Ter zitting hebben [medeverzoekers] erkend dat de bebouwing er nog geen 20 jaar staat. Ook is de wijkrechter uit de beschikbare stukken niet gebleken dat een voormalig eigenaar van [adres 1] de niet bebouwde strook (op de foto) rechts van de pilaren ten minste twintig jaar geleden (dus sinds 2000) in gebruik hebben genomen met de bedoeling om zichzelf als eigenaar te beschouwen, bijvoorbeeld door het zelf leggen van terrastegels, waar die er eerder nog niet lagen. Niet is gebleken dat de terrastegels die zich op de strook tussen de bebouwing en de pilaar bevinden daar zijn neergelegd door een voormalig eigenaar van [adres 1] zonder medeweten en toestemming van de eigenaar van [adres 2] . Het lijkt er op basis van de foto’s veeleer op dat oorspronkelijk op beide dakterrassen dezelfde houten terrastegels hebben gelegen en dat in verband met de (latere) bebouwing op het dakterras van [adres 2] een deel van die vlonders is weggehaald. De bebouwing lijkt immers van recentere datum dan de naastgelegen terrastegels.

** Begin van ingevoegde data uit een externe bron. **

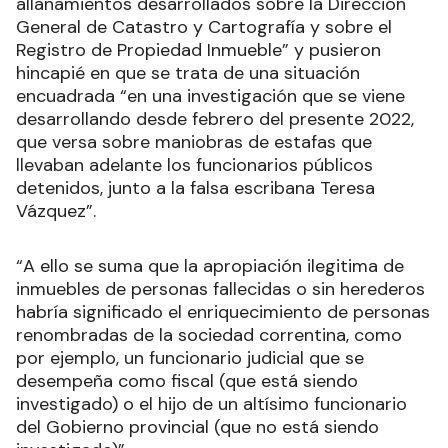
allanamientos desarrollados sobre la Dirección
General de Catastro y Cartografía y sobre el
Registro de Propiedad Inmueble” y pusieron
hincapié en que se trata de una situación
encuadrada “en una investigación que se viene
desarrollando desde febrero del presente 2022,
que versa sobre maniobras de estafas que
llevaban adelante los funcionarios públicos
detenidos, junto a la falsa escribana Teresa
Vázquez”.
“A ello se suma que la apropiación ilegitima de
inmuebles de personas fallecidas o sin herederos
habría significado el enriquecimiento de personas
renombradas de la sociedad correntina, como
por ejemplo, un funcionario judicial que se
desempeña como fiscal (que está siendo
investigado) o el hijo de un altísimo funcionario
del Gobierno provincial (que no está siendo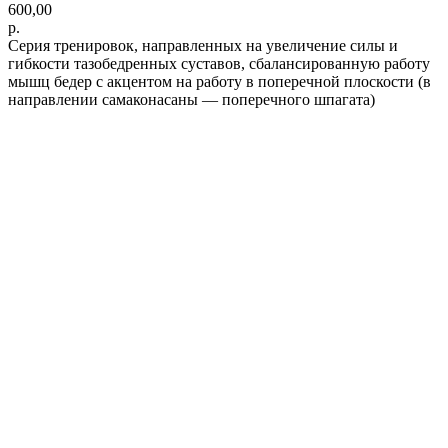
600,00
р.
Серия тренировок, направленных на увеличение силы и
гибкости тазобедренных суставов, сбалансированную работу
мышц бедер с акцентом на работу в поперечной плоскости (в
направлении самаконасаны — поперечного шпагата)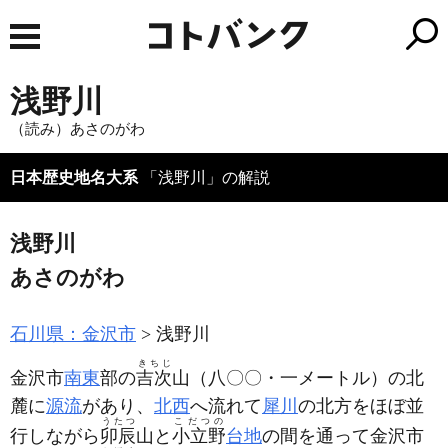
浅野川
（読み）あさのがわ
日本歴史地名大系
「浅野川」の解説
浅野川
あさのがわ
石川県：金沢市
浅野川
きちじ
金沢市
南東
部の
吉次
山
（八〇〇・一メートル）
の北
麓に
源流
があり、
北西
へ流れて
犀川
の北方をほぼ並
うたつ
こだつの
行しながら
卯辰
山と
小立野
台地
の間を通って金沢市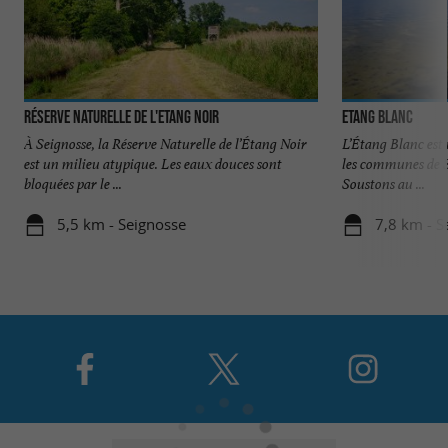
Réserve Naturelle de l'Etang Noir
Etang Blanc
À Seignosse, la Réserve Naturelle de l’Étang Noir
L’Étang Blanc est 
est un milieu atypique. Les eaux douces sont
les communes de Se
bloquées par le ...
Soustons au ...
5,5 km - Seignosse
7,8 km - S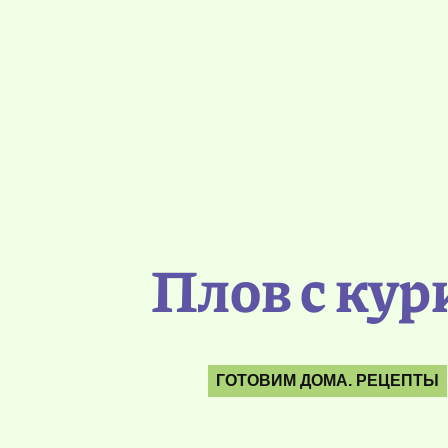
Плов с ку
ГОТОВИМ ДОМА. РЕЦЕПТЫ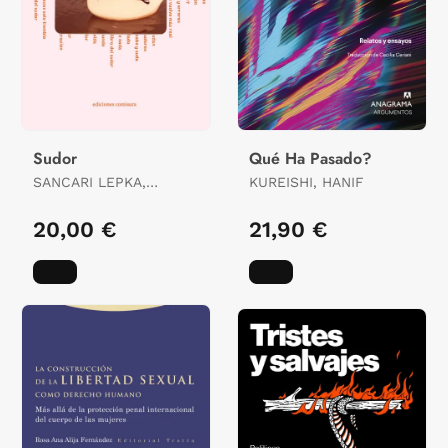
Sudor
Qué Ha Pasado?
SANCARI LEPKA,
KUREISHI, HANIF
MARIELA
20,00 €
21,90 €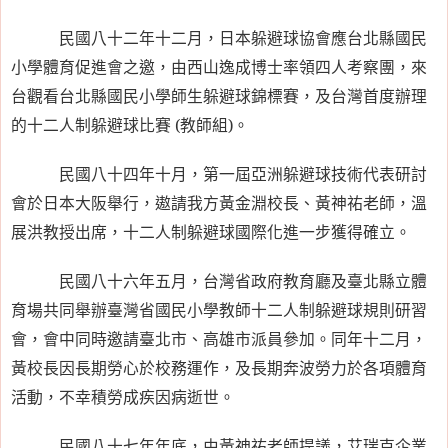
民國八十二年十二月，日本躲避球協會應台北縣國民
小學體育促進會之邀，由西山逸成博士率領四人考察團，來
台觀看台北縣國民小學師生躲避球錦標賽，及台灣首度辦理
的十二人制躲避球比賽
(
教師組
)
。
民國八十四年十月，第一屆亞洲躲避球技術代表研討
會於日本大阪舉行，遨請我方黃金淵校長、黃神祐老師，溫
展洪教授出席，十二人制躲避球國際化進一步獲得確立。
民國八十六年五月，台灣省政府教育廳及臺北縣立體
育場共同舉辦臺灣省國民小學教師十二人制躲避球規則研習
會，會中同時邀請臺北市、高雄市派員參加。同年十二月，
黃校長因長期勞心於校務運作，及長期奔波勞力於各項體育
活動，不幸積勞成疾因病逝世。
民國八十七年年底，由黃神祐老師提議，艾瑞克企業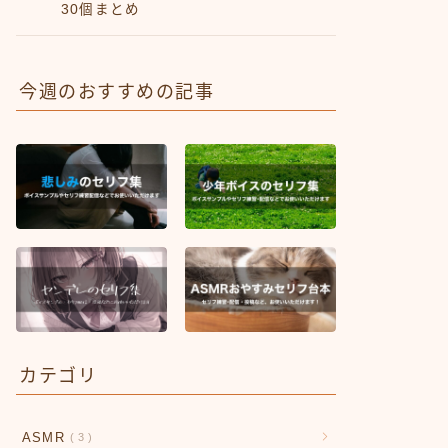
30個まとめ
今週のおすすめの記事
カテゴリ
ASMR
3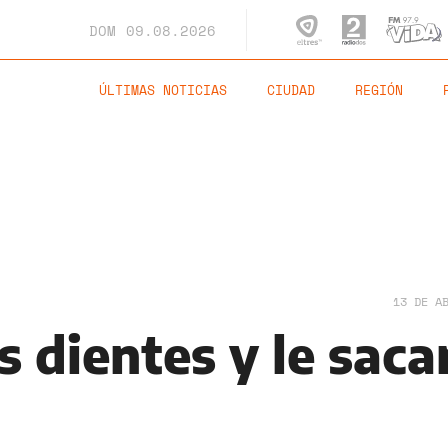
DOM
09.08.2026
ÚLTIMAS NOTICIAS
CIUDAD
REGIÓN
13 DE A
s dientes y le saca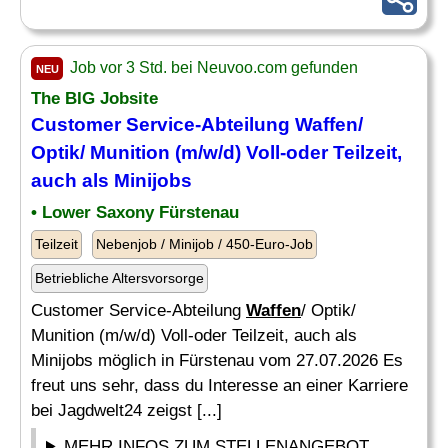
Job vor 3 Std. bei Neuvoo.com gefunden
NEU
The BIG Jobsite
Customer Service-Abteilung
Waffen
/
Optik/ Munition (m/w/d) Voll-oder Teilzeit,
auch als Minijobs
• Lower Saxony Fürstenau
Teilzeit
Nebenjob / Minijob / 450-Euro-Job
Betriebliche Altersvorsorge
Customer Service-Abteilung
Waffen
/ Optik/
Munition (m/w/d) Voll-oder Teilzeit, auch als
Minijobs möglich in Fürstenau vom 27.07.2026 Es
freut uns sehr, dass du Interesse an einer Karriere
bei Jagdwelt24 zeigst [...]
MEHR INFOS ZUM STELLENANGEBOT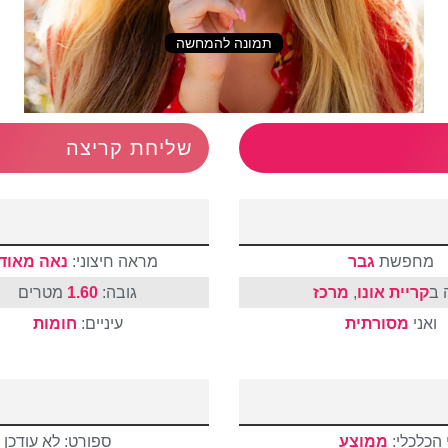
תמונה להמחשה
שליחת קריצה
מחפשת
גבר
מראה חיצוני:
נאה מאוד
 ב
קריית אונו
,
מרכז
גובה:
1.60
מטרים
ואני
מסורתית
עיניים:
חומות
הכלכלי:
ממוצע
ספורט: לא עודכן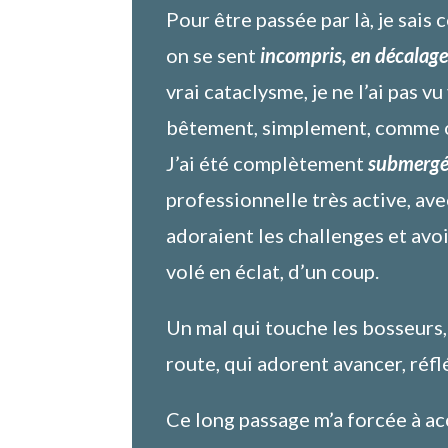
Pour être passée par là, je sais 
on se sent
incompris, en décalage
vrai cataclysme, je ne l’ai pas v
bêtement, simplement, comme on
J’ai été complètement
submergé
professionnelle très active, ave
adoraient les challenges et avoi
volé en éclat, d’un coup.
Un mal qui touche les bosseurs,
route, qui adorent avancer, réfl
Ce long passage m’a forcée à acc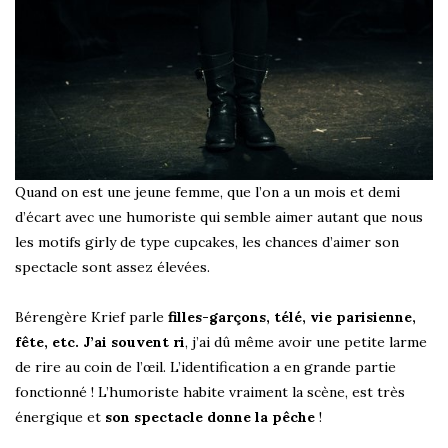
Quand on est une jeune femme, que l’on a un mois et demi
d’écart avec une humoriste qui semble aimer autant que nous
les motifs girly de type cupcakes, les chances d’aimer son
spectacle sont assez élevées.
Bérengère Krief parle
filles-garçons, télé, vie parisienne,
fête, etc. J’ai souvent ri
, j’ai dû même avoir une petite larme
de rire au coin de l’œil. L’identification a en grande partie
fonctionné ! L’humoriste habite vraiment la scène, est très
énergique et
son spectacle donne la pêche
!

In die situatie is geen sprake van ingebruikneming. Het enkel plaatsen van een bankje op de bewuste strook op een reeds bestaande terrastegels is daarvoor onvoldoende.
4.6.
Gezien het voorgaande is de wijkrechter niet komen vast te staan dat sprake is van verkrijgende verjaring, zodat de splitsingstekening nog altijd bepaalt waar de grens tussen de beide dakterrassen loopt.
4.7.
Nu beide partijen de zaak aan de wijkrechter hebben voorgelegd zullen de proceskosten worden gecompenseerd, in die zin dat ieder de eigen kosten draagt.

5.De beslissing

De wijkrechter, rechtsprekend ex artikel 96 Rv:
5.1.
bepaalt dat de grens tussen de beide dakterrassen van verzoekers ( [adres 1] en [adres 2] ) loopt exact vanaf de helft van de gezamenlijke dakterrassen, gemeten ter hoogte van het einde van de overkapping (de rode lijn op de tekening) onder een hoek van 90 graden naar de achterwand van de dakterrassen (de blauwe lijn op de tekening);
5.2.
compenseert de kosten van de procedure in die zin dat elke partij de eigen kosten draagt.
Dit vonnis is gewezen door mr. J.L.M. Luiten, kantonrechter, en uitgesproken ter openbare terechtzitting op 25 augustus 2021.